**YOUR OBJECTIVE**: Nothing but the text of the records should come back; copy it exactly and leave the pictures out.

**DATA PROVIDED**:
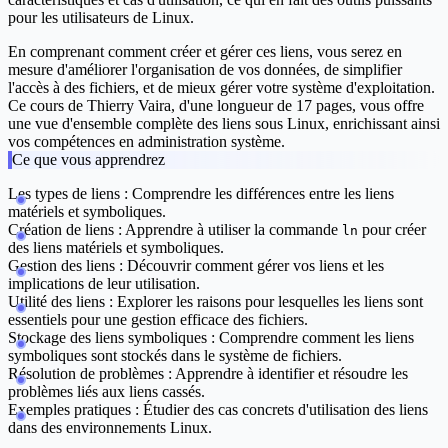
pour les utilisateurs de Linux.
En comprenant comment créer et gérer ces liens, vous serez en
mesure d'améliorer l'organisation de vos données, de simplifier
l'accès à des fichiers, et de mieux gérer votre système d'exploitation.
Ce cours de Thierry Vaira, d'une longueur de 17 pages, vous offre
une vue d'ensemble complète des liens sous Linux, enrichissant ainsi
vos compétences en administration système.
Ce que vous apprendrez
Les types de liens :
Comprendre les différences entre les liens
matériels et symboliques.
Création de liens :
Apprendre à utiliser la commande
pour créer
ln
des liens matériels et symboliques.
Gestion des liens :
Découvrir comment gérer vos liens et les
implications de leur utilisation.
Utilité des liens :
Explorer les raisons pour lesquelles les liens sont
essentiels pour une gestion efficace des fichiers.
Stockage des liens symboliques :
Comprendre comment les liens
symboliques sont stockés dans le système de fichiers.
Résolution de problèmes :
Apprendre à identifier et résoudre les
problèmes liés aux liens cassés.
Exemples pratiques :
Étudier des cas concrets d'utilisation des liens
dans des environnements Linux.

**RESULT**:
pour les utilisateurs de Linux.
En comprenant comment créer et gérer ces liens, vous serez en
mesure d'améliorer l'organisation de vos données, de simplifier
l'accès à des fichiers, et de mieux gérer votre système d'exploitation.
Ce cours de Thierry Vaira, d'une longueur de 17 pages, vous offre
une vue d'ensemble complète des liens sous Linux, enrichissant ainsi
vos compétences en administration système.
Ce que vous apprendrez
Les types de liens :
Comprendre les différences entre les liens
matériels et symboliques.
Création de liens :
Apprendre à utiliser la commande
pour créer
ln
des liens matériels et symboliques.
Gestion des liens :
Découvrir comment gérer vos liens et les
implications de leur utilisation.
Utilité des liens :
Explorer les raisons pour lesquelles les liens sont
essentiels pour une gestion efficace des fichiers.
Stockage des liens symboliques :
Comprendre comment les liens
symboliques sont stockés dans le système de fichiers.
Résolution de problèmes :
Apprendre à identifier et résoudre les
problèmes liés aux liens cassés.
Exemples pratiques :
Étudier des cas concrets d'utilisation des liens
dans des environnements Linux.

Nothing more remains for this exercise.